I've found dead this morning on bottom of tank but others are thriving. I'm getting them pellets that's I grounded up


----------



## SeaKnight (May 24, 2013)

resa said:


> I've found dead this morning on bottom of tank but others are thriving. I'm getting them pellets that's I grounded up


Sorry to hear, but unfortunately it happens (My clutch was originally 16).. You could also try getting some Daphnia or cooked egg yolk mashed into a paste (I always hard boiled the eggs and then removed the yolk and mashed it with a fork)...


----------



## resa (Dec 23, 2012)

does petco or pet smart sell daphnia


----------



## SeaKnight (May 24, 2013)

I don't know, but you can order it online... Or check with you Local shops...


----------



## Skyewillow (Dec 28, 2012)

Don't buy Magna, they're too big.


----------



## MattsBettas (Dec 18, 2012)

Also, don't do 100% changes.

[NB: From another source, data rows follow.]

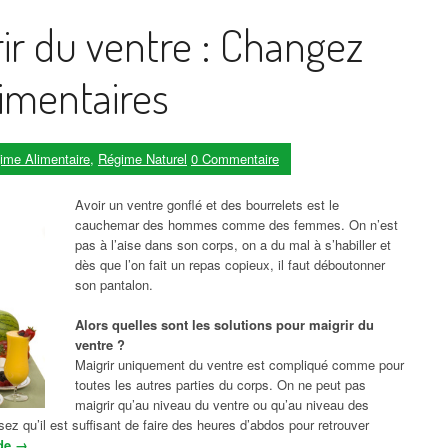
r du ventre : Changez
limentaires
ime Alimentaire
,
Régime Naturel
0 Commentaire
Avoir un ventre gonflé et des bourrelets est le
cauchemar des hommes comme des femmes. On n’est
pas à l’aise dans son corps, on a du mal à s’habiller et
dès que l’on fait un repas copieux, il faut déboutonner
son pantalon.
Alors quelles sont les solutions pour maigrir du
ventre ?
Maigrir uniquement du ventre est compliqué comme pour
toutes les autres parties du corps. On ne peut pas
maigrir qu’au niveau du ventre ou qu’au niveau des
ez qu’il est suffisant de faire des heures d’abdos pour retrouver
 de
« Comment maigrir du ventre : Changez vos habitudes alimentaires »
→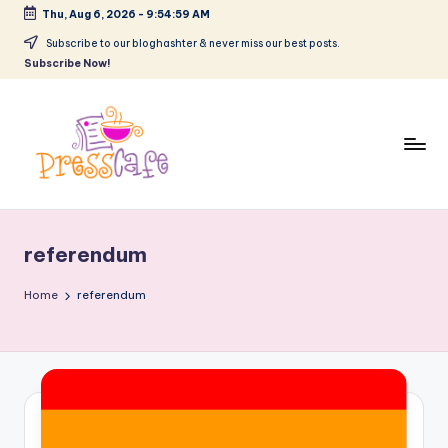
Thu, Aug 6, 2026
-
9:55:00 AM
Skip
Subscribe to our bloghashter & never miss our best posts.
Subscribe Now!
to
content
P
Cafeneau
r
experientelor
referendum
urbane
e
s
Home
referendum
s
c
a
f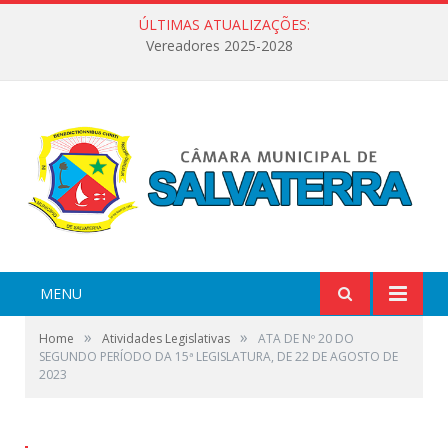
ÚLTIMAS ATUALIZAÇÕES:
Vereadores 2025-2028
MENU
»
»
Home
Atividades Legislativas
ATA DE Nº 20 DO
SEGUNDO PERÍODO DA 15ª LEGISLATURA, DE 22 DE AGOSTO DE
2023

Fry are really sensitive to param changes and should get small, frequent changes, not large ones.


----------



## resa (Dec 23, 2012)

thanks for telling me. Well the mollies are now joined by 20 platy fry born this morning


----------



## dramaqueen (Jul 7, 2008)

I believe Petsmart sells frozen daphnia. At least mine didnin Kentucky.


----------



## resa (Dec 23, 2012)

all but 1 molly fry has died. and I've accumulated about 10, more platy fry
_Posted via Mobile Device_


----------